___ TASK DATA

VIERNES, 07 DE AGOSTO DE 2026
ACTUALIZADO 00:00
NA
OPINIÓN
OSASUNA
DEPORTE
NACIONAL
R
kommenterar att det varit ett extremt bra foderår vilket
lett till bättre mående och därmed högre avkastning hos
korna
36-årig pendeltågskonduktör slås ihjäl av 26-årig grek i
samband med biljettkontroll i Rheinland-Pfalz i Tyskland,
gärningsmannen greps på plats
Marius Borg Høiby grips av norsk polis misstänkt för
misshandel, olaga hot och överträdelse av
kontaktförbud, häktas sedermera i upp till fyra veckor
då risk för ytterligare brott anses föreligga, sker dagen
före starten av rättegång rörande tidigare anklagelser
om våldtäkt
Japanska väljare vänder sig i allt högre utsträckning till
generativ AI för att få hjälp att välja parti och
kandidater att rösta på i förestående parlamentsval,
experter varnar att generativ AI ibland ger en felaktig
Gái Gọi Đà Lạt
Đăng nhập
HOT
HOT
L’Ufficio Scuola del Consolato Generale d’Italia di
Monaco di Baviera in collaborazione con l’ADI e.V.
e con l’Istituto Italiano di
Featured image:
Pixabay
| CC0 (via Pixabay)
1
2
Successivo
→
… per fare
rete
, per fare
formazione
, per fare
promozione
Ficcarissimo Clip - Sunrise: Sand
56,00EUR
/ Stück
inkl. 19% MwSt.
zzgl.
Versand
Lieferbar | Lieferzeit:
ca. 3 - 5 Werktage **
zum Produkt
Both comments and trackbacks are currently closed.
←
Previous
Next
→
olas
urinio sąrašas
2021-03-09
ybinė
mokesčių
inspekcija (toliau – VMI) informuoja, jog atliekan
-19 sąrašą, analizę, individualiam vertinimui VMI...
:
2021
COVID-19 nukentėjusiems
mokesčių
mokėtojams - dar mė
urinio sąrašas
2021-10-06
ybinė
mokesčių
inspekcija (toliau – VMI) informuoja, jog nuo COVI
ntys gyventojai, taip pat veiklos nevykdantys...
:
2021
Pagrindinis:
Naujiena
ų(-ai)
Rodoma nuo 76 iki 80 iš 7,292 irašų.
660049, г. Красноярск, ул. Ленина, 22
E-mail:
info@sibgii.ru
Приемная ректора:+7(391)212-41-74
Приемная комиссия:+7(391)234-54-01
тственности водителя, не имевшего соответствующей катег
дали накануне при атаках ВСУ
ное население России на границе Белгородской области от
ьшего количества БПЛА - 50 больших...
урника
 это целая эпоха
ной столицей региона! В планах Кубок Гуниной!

______

**WHAT THE TASK REQUIRES:**
Everything from the line with "inspekcija (toliau – VMI) informuoja, jog atliekan" through the last line of the data above, please return word for word, and no other line.

**TASK ANSWER:**
inspekcija (toliau – VMI) informuoja, jog atliekan
-19 sąrašą, analizę, individualiam vertinimui VMI...
:
2021
COVID-19 nukentėjusiems
mokesčių
mokėtojams - dar mė
urinio sąrašas
2021-10-06
ybinė
mokesčių
inspekcija (toliau – VMI) informuoja, jog nuo COVI
ntys gyventojai, taip pat veiklos nevykdantys...
:
2021
Pagrindinis:
Naujiena
ų(-ai)
Rodoma nuo 76 iki 80 iš 7,292 irašų.
660049, г. Красноярск, ул. Ленина, 22
E-mail:
info@sibgii.ru
Приемная ректора:+7(391)212-41-74
Приемная комиссия:+7(391)234-54-01
тственности водителя, не имевшего соответствующей катег
дали накануне при атаках ВСУ
ное население России на границе Белгородской области от
ьшего количества БПЛА - 50 больших...
урника
 это целая эпоха
ной столицей региона! В планах Кубок Гуниной!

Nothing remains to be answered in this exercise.